I am working on an algorithms problem, and I came up with a solution that I do not believe gives the optimal result, but I don't know how to go about showing it mathematically or coming up with a counter example. The problem is:
Suppose you have a $n \times m$ grid of tiles, where each tile is either a water tile (representing a lake) or a land tile. Suppose that this grid is entirely surrounded by the ocean. A water tile is connected to another water tile if it is adjacent to it, but diagonal "adjacency" do not qualify as connected, e.g., if there's a water tile at (1,1) and another at (2,2), these 2 are not considered to be connected. A lake is defined as one or more adjacently connected water tiles. In one step, you can convert any land tile to a water tile. What is the minimum number of steps to connect all lakes to the ocean? Note that there could be water tiles in the grid initially that are already connected to the ocean, e.g., any coordinate $(i,j )$ (assume 0-based) where $i \in \{0, n - 1\}$ or $j \in \{0, m - 1\}$ that are a water tile are connected to the ocean, or any water tile that has a path to the border.
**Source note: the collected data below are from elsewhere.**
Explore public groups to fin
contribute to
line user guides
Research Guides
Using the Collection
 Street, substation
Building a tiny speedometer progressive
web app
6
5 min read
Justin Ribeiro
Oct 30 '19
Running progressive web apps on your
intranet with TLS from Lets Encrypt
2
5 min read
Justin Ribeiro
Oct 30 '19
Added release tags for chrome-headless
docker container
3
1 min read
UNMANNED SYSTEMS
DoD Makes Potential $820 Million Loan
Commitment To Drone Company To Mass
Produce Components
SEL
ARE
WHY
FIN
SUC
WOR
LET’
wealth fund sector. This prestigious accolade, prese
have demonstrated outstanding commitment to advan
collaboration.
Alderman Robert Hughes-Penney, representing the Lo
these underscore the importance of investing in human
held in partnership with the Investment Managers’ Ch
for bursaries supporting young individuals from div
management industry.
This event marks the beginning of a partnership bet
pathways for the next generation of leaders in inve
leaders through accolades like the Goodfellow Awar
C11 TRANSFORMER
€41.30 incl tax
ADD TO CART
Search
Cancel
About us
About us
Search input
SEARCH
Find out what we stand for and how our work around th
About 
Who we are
The idea that I have is you repeatedly find the lake that is closest to the ocean. If there are multiple lakes with the same minimal distance to the ocean, randomly choose one. Connect that lake to the ocean using the path that requires the least number of steps. If there are multiple paths that require the same minimum number of steps, randomly choose one. And then find the next lake that is closest to the ocean with the addition that the previously connected lake is part of the ocean now. So you do this recursively until you are left with no lakes. The underlying assumption it is optimal for each lake (after already connecting the closer lakes to the ocean) to be connected to the closest ocean.
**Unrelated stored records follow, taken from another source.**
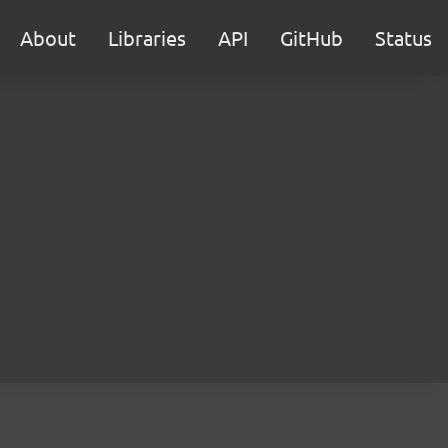
About
Libraries
API
GitHub
Status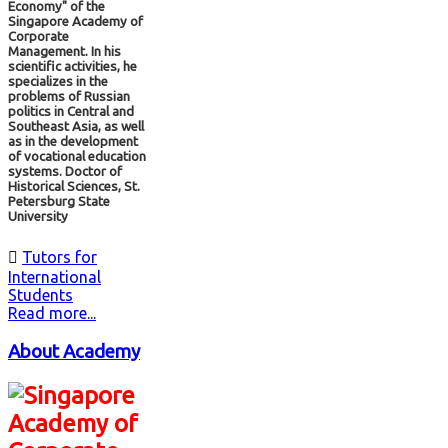
Economy" of the
Singapore Academy of
Corporate
Management. In his
scientific activities, he
specializes in the
problems of Russian
politics in Central and
Southeast Asia, as well
as in the development
of vocational education
systems. Doctor of
Historical Sciences, St.
Petersburg State
University

Tutors for
International
Students
Read more...
About Academy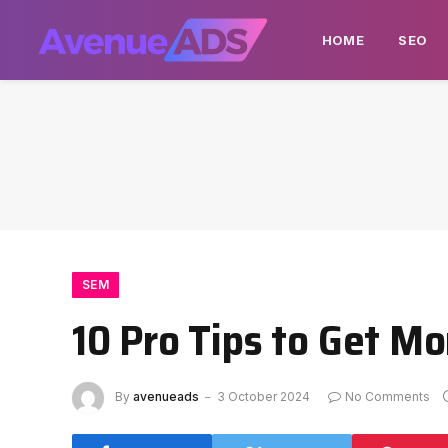
HOME
SEO
SEM
10 Pro Tips to Get M
By
avenueads
3 October 2024
No Comments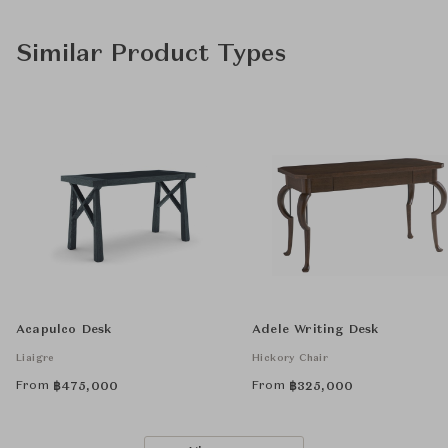
Similar Product Types
Acapulco Desk
Adele Writing Desk
Liaigre
Hickory Chair
From
From
฿
475,000
฿
325,000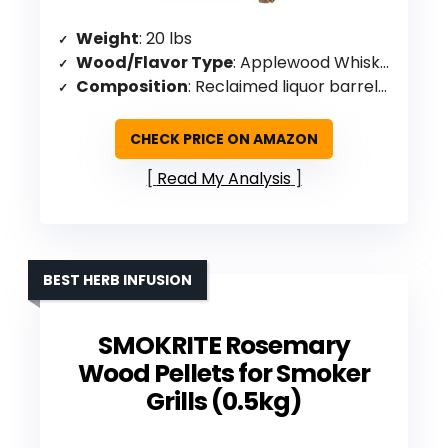
Weight
: 20 lbs
Wood/Flavor Type
: Applewood Whiskey (reclaimed barrels)
Composition
: Reclaimed liquor barrels, cherry, oak blend
CHECK PRICE ON AMAZON
Read My Analysis
BEST HERB INFUSION
SMOKRITE Rosemary
Wood Pellets for Smoker
Grills (0.5kg)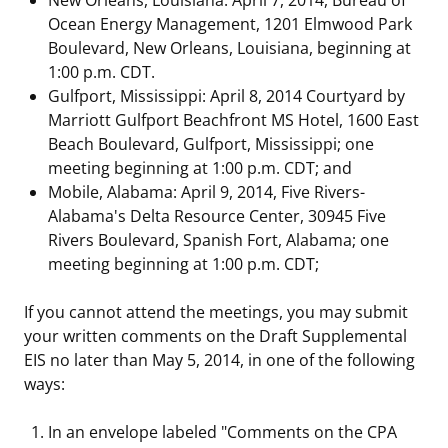
Ocean Energy Management, 1201 Elmwood Park
Boulevard, New Orleans, Louisiana, beginning at
1:00 p.m. CDT.
Gulfport, Mississippi: April 8, 2014 Courtyard by
Marriott Gulfport Beachfront MS Hotel, 1600 East
Beach Boulevard, Gulfport, Mississippi; one
meeting beginning at 1:00 p.m. CDT; and
Mobile, Alabama: April 9, 2014, Five Rivers-
Alabama's Delta Resource Center, 30945 Five
Rivers Boulevard, Spanish Fort, Alabama; one
meeting beginning at 1:00 p.m. CDT;
If you cannot attend the meetings, you may submit
your written comments on the Draft Supplemental
EIS no later than May 5, 2014, in one of the following
ways:
In an envelope labeled "Comments on the CPA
Here's an example below. I couldn't get the format to align properly on SE, so I'm pasting a picture from my text editor. This is a $7 \times 8$ grid where $L$ means land and $W$ means water. There are 3 lakes. One with the coordinates $\{(5, 0), (5, 1), (5, 2)\}$. One with the coordinates $\{(3, 3), (4, 3)\}$. The last one with coordinates $\{(2,5)\}$. Note that the water tiles at $(3,6), (3, 7)$ are already connected to the ocean initially.
I don't think my idea is optimal for a few reasons: (1) I don't think I can just randomly choose a lake if there are multiple lakes of the same minimal distance from the ocean. (2) For the lake with the minimum distance to the ocean, there could be multiple ways to connect it to the ocean for the same exact cost, and here, I choose the path randomly, which I don't think should be allowed. (3) Although, I can't think of a quick example right now, but I think there might be a situation where it's not optimal to connect a lake to the closest ocean.
After some more thinking, I can come up with a simple example to show (2).
My approach definitely doesn't work, but I'll leave it here for now. If anyone has any ideas, please share.


At first I thought this was the minimum spanning tree (MST) problem on a grid graph. The greedy algorithm for that is indeed optimal, and you can break ties arbitrarily.
After the comment by @user144527, I realized that it is not MST but instead is the minimum node-weighted Steiner tree problem, which is very difficult. Searching for this phrase should yield an instance for which your greedy algorithm fails to find an optimal solution.